Schmidt-Chanasit: Langfristige Strategie statt Lockdown-Abfolge

Hamburg (dpa) - Mit dem derzeit geltenden Teil-Lockdown ist eine
deutschlandweite deutliche Reduktion der Corona-Neuinfektionen aus
Sicht des Virologen Jonas Schmidt-Chanasit bis Weihnachten nicht zu
schaffen. «Ich halte das für nicht realistisch», sagte er am
Donnerstag der Deutschen Presse-Agentur. Allerdings könnte es
durchaus sein, dass weitere Regionen eine 7-Tage-Inzidenz von unter
50 erreichen.
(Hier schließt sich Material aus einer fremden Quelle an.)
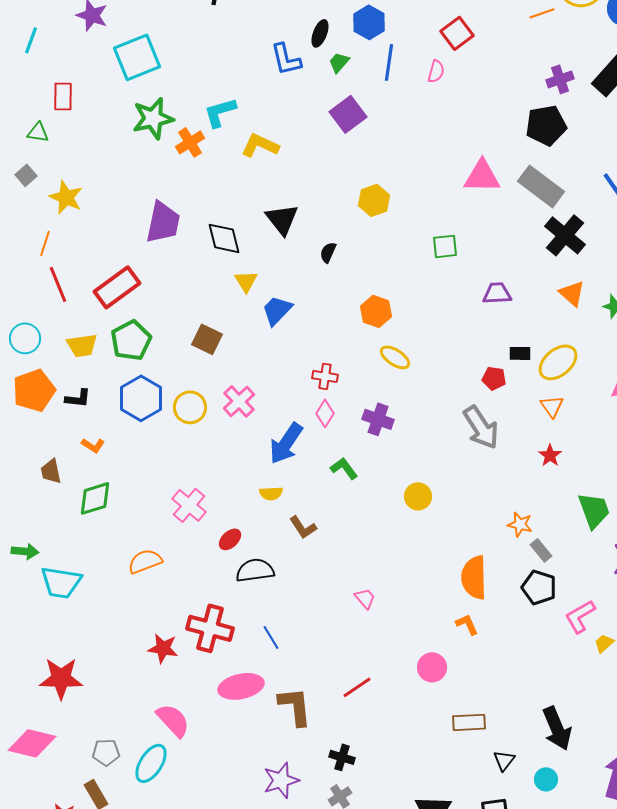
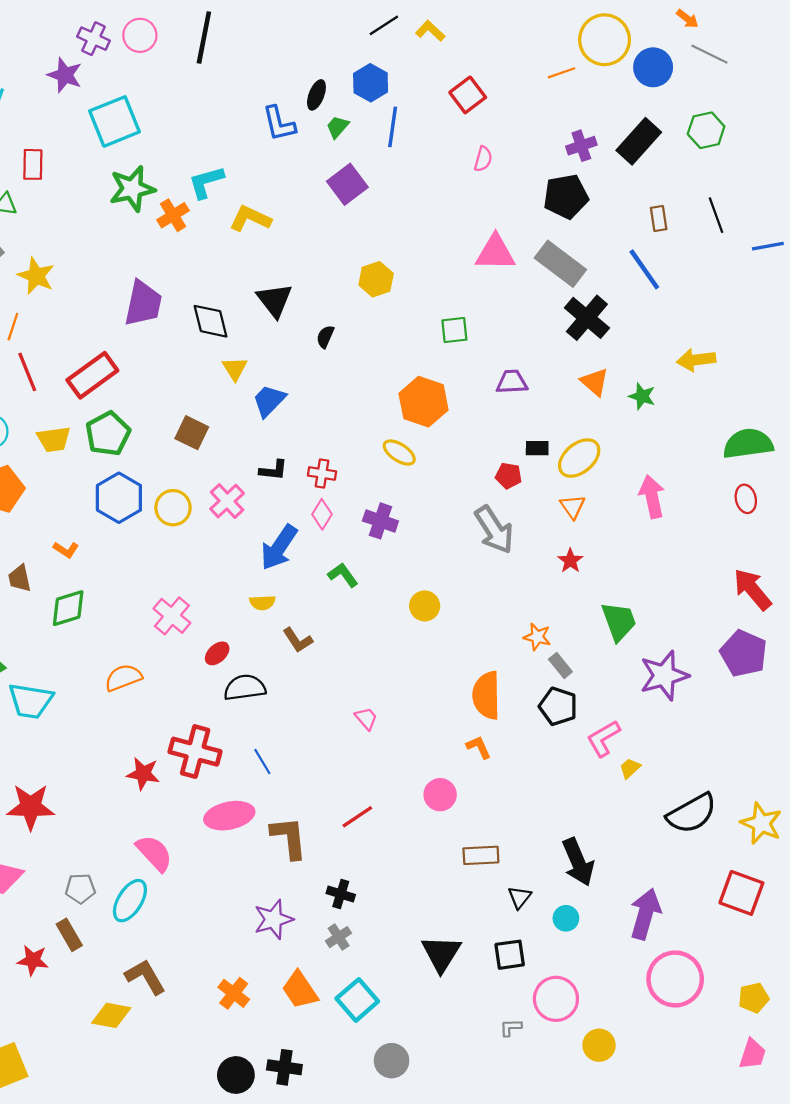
pink semicircle: (436, 71) -> (483, 159), moved
orange hexagon: (376, 311) -> (424, 402), moved, size x1.4
black L-shape: (78, 398) -> (273, 470), moved

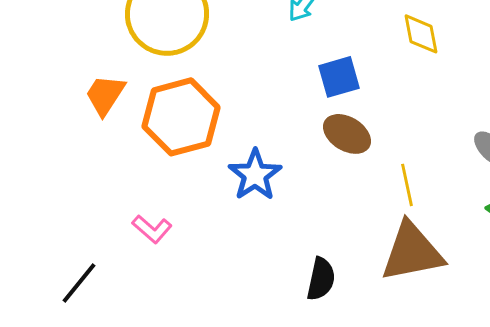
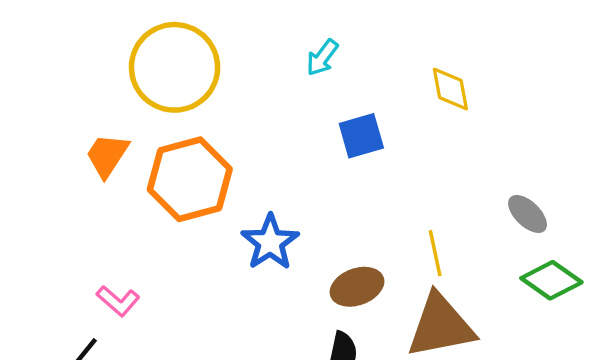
brown ellipse: (347, 134) -> (357, 287), moved, turned -51
pink L-shape: (152, 229) -> (118, 301), moved

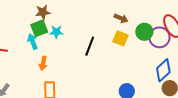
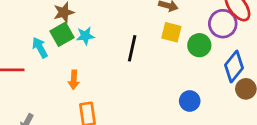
green circle: (144, 32) -> (199, 45), moved
cyan arrow: (33, 41) -> (40, 48), moved

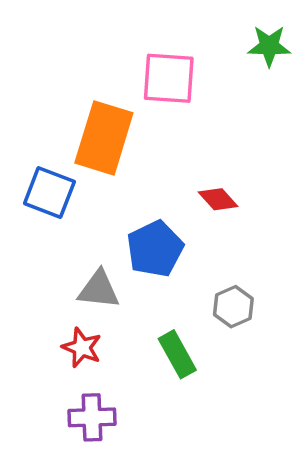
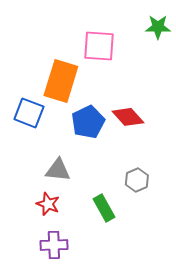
red diamond: (218, 199) -> (128, 117), size x1.4
blue pentagon: (155, 249) -> (88, 122), moved

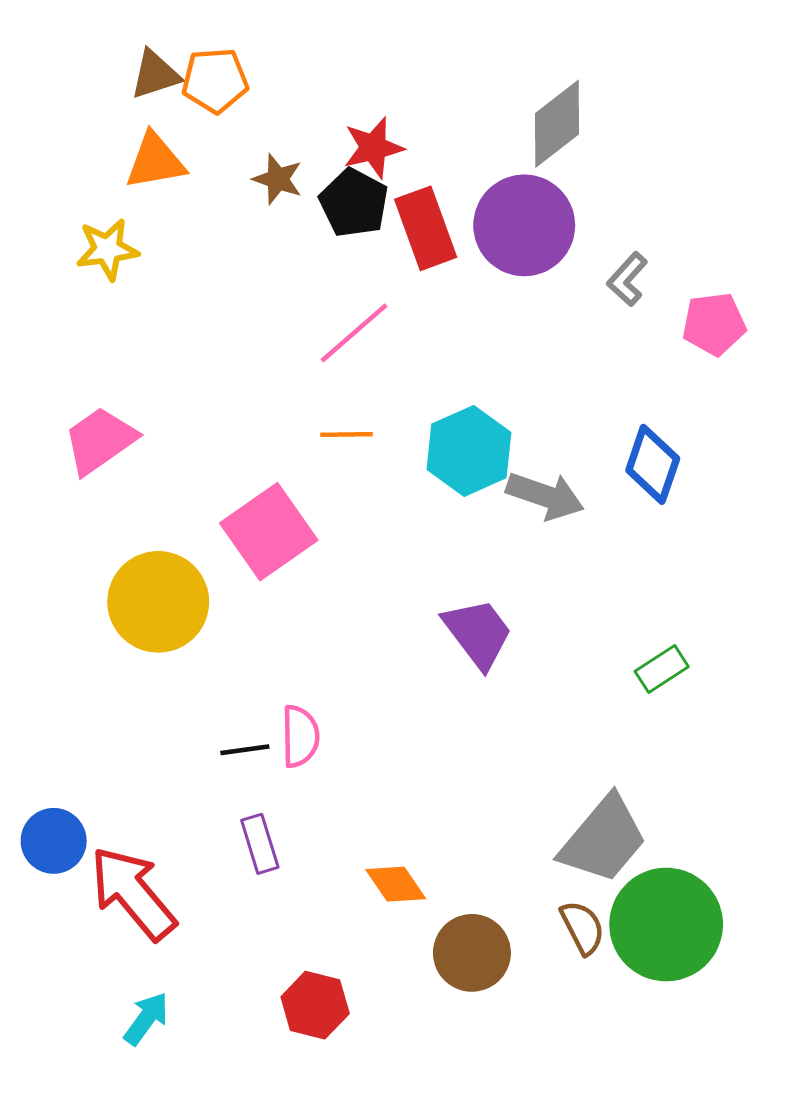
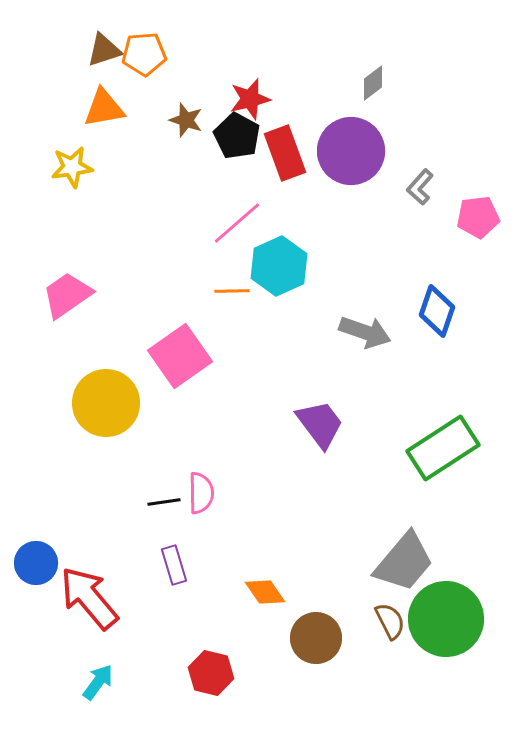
gray diamond: (557, 124) -> (373, 83), size x0.6
cyan hexagon: (469, 451) -> (279, 266), moved
green rectangle: (662, 669) -> (443, 448), size x2.0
Dieser Wert gibt die Zahl der Neuinfektionen pro
100 000 Einwohner und Woche an und ist nach wie vor das Ziel der
politischen Maßnahmen.

Am Mittwochabend hatten Bundeskanzlerin Angela Merkel (CDU) und die
Ministerpräsidenten der Länder beschlossen, dass der Teil-Lockdown
bis 10. Januar verlängert wird. Die 7-Tage-Inzidenz war im Oktober
rasant angestiegen und ist seit mehreren Wochen vergleichsweise
stabil auf hohem Niveau. Am Donnerstag gab das Robert Koch-Institut
den Wert mit 134 an. Sieben Tage zuvor lag er bei 138.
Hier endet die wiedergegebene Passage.